Is the appeal to emotion really necessary? Surely we can discuss the facts without devolving into some kind of "But I want that!!!" toddler behaviour?
No need to reply within the first second. Take your time.
In fact, consider taking a lot more time as you still haven't named the specific vault, or set of vaults, that is causing such a big problem for the government. If we don't know what vault it is, even if your description is vague, how would anyone come to think of it as a problem? Laws are not created by some all-knowing deity. It is just people.
That such a vault might be theoretically possible to build is irrelevant.
Vaults and safes are boutique products. Glass relockers have been sold for decades - can you not extrapolate that heat and impact might destroy something inside of a highly thermally-conductive container?
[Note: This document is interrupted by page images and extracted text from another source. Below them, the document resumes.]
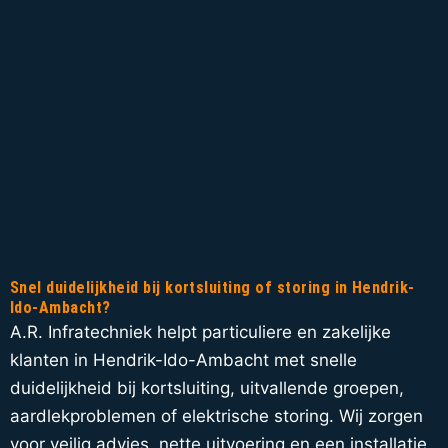
Snel duidelijkheid bij kortsluiting of storing in Hendrik-
Ido-Ambacht?
A.R. Infratechniek helpt particuliere en zakelijke
klanten in Hendrik-Ido-Ambacht met snelle
duidelijkheid bij kortsluiting, uitvallende groepen,
aardlekproblemen of elektrische storing. Wij zorgen
voor veilig advies, nette uitvoering en een installatie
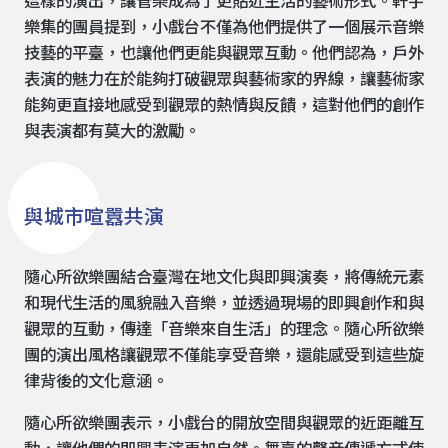
這樣的演出，讓管樂成為了更貼近生活的藝術形式。軒宇
樂集的團員提到，小戲台不僅為他們提供了一個展示音樂
技藝的平臺，也讓他們更能與觀眾互動。他們認為，戶外
表演的魅力在於能夠打破觀眾與藝術家的界線，讓藝術家
能夠更直接地感受到觀眾的熱情與反饋，這對他們的創作
與表演都有莫大的激勵。
與城市喧囂共演
隨心所欲樂團結合臺灣在地文化與即興演奏，將傳統元素
和現代生活的風貌融入音樂，並透過現場的即興創作和與
觀眾的互動，傳達「音樂來自生活」的理念。隨心所欲樂
團的演出風格讓觀眾不僅能享受音樂，還能感受到這些旋
律背後的文化意涵。
隨心所欲樂團表示，小戲台的開放空間與觀眾的近距離互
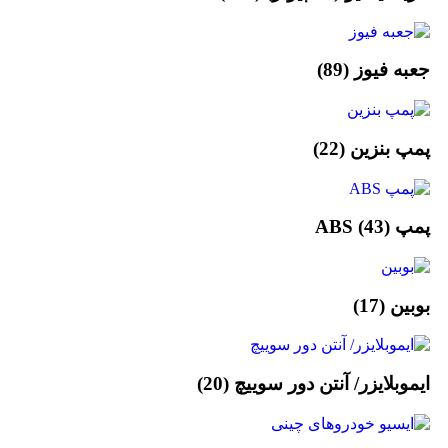
جعبه فیوز
(89)
پمپ بنزین
(22)
پمپ ABS
(43)
بوبین
(17)
ایموبلایزر/ آنتن دور سوییچ
(20)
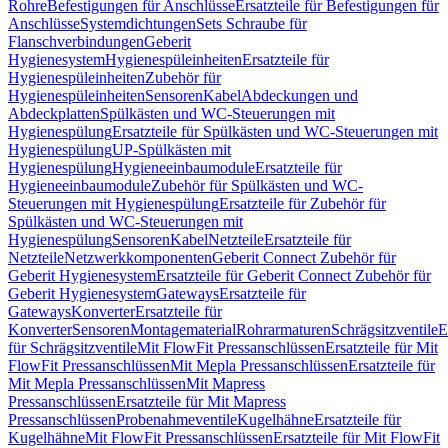
Rohre
Befestigungen für Anschlüsse
Ersatzteile für Befestigungen für
Anschlüsse
Systemdichtungen
Sets Schraube für
Flanschverbindungen
Geberit
Hygienesystem
Hygienespüleinheiten
Ersatzteile für
Hygienespüleinheiten
Zubehör für
Hygienespüleinheiten
Sensoren
Kabel
Abdeckungen und
Abdeckplatten
Spülkästen und WC-Steuerungen mit
Hygienespülung
Ersatzteile für Spülkästen und WC-Steuerungen mit
Hygienespülung
UP-Spülkästen mit
Hygienespülung
Hygieneeinbaumodule
Ersatzteile für
Hygieneeinbaumodule
Zubehör für Spülkästen und WC-
Steuerungen mit Hygienespülung
Ersatzteile für Zubehör für
Spülkästen und WC-Steuerungen mit
Hygienespülung
Sensoren
Kabel
Netzteile
Ersatzteile für
Netzteile
Netzwerkkomponenten
Geberit Connect Zubehör für
Geberit Hygienesystem
Ersatzteile für Geberit Connect Zubehör für
Geberit Hygienesystem
Gateways
Ersatzteile für
Gateways
Konverter
Ersatzteile für
Konverter
Sensoren
Montagematerial
Rohrarmaturen
Schrägsitzventile
E
für Schrägsitzventile
Mit FlowFit Pressanschlüssen
Ersatzteile für Mit
FlowFit Pressanschlüssen
Mit Mepla Pressanschlüssen
Ersatzteile für
Mit Mepla Pressanschlüssen
Mit Mapress
Pressanschlüssen
Ersatzteile für Mit Mapress
Pressanschlüssen
Probenahmeventile
Kugelhähne
Ersatzteile für
Kugelhähne
Mit FlowFit Pressanschlüssen
Ersatzteile für Mit FlowFit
HSMs and similar tech have had tamper detection systems for decades with internal battery backups.. these aren't illegal yet. My server cases from 20 years ago had tamper switches for exactly this purpose. How hard is this stuff to engineer?
And...?
Let me ask again: Which vault(s) are currently, or at least in recent enough memory for anyone to recall, causing great strife for the government? Even a rough location would be sufficient. We can offer that in the case of encryption. There are countless news articles about police not being able to decrypt data they deem important.
Without that, it doesn't matter. Laws are not created based on imagined situations that you can dream up. They only are created after something has become a problem. You can use a perfectly impenetrable vault all day long and as long as the government doesn't want in, it is never going to care.
Of course, the greater subject is really about houses, not vaults. The government has good reason to want to get into your house. For example, you might perish in it, and it needs to get in to deal with your mess. This is a relatively frequent task placed upon government to carry out. If you've made your house impenetrable, government isn't going to remain amused for long. If the government starts encountering that problem often, absolutely it would become illegal.
It is not illegal today because it has never posed a real problem.
As it pertains to this thread, where the sole key holder is dead and took the knowledge with him, how do you anticipate to carry out gaining access to the data using live attacks? There are plenty of reasons why the government wants access to data even where prosecution isn't necessary.